=== Section Start ===

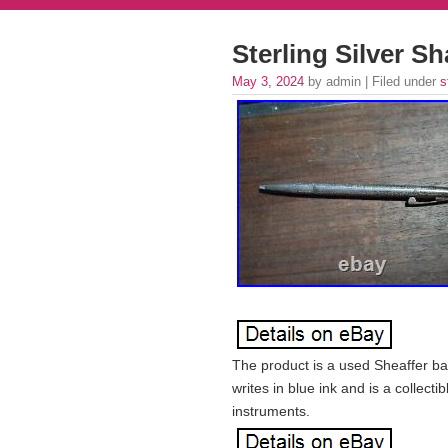
Sterling Silver S
May 3, 2024
by admin | Filed under
s
The product is a used Sheaffer bal
writes in blue ink and is a collecti
instruments.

=== Section End ===

▸ Required work: Could you reproduce the lines above, from the one that holds "May 3, 2024" through the last, exactly as they stand?

▸ Response:
May 3, 2024
by admin | Filed under
s
The product is a used Sheaffer bal
writes in blue ink and is a collecti
instruments.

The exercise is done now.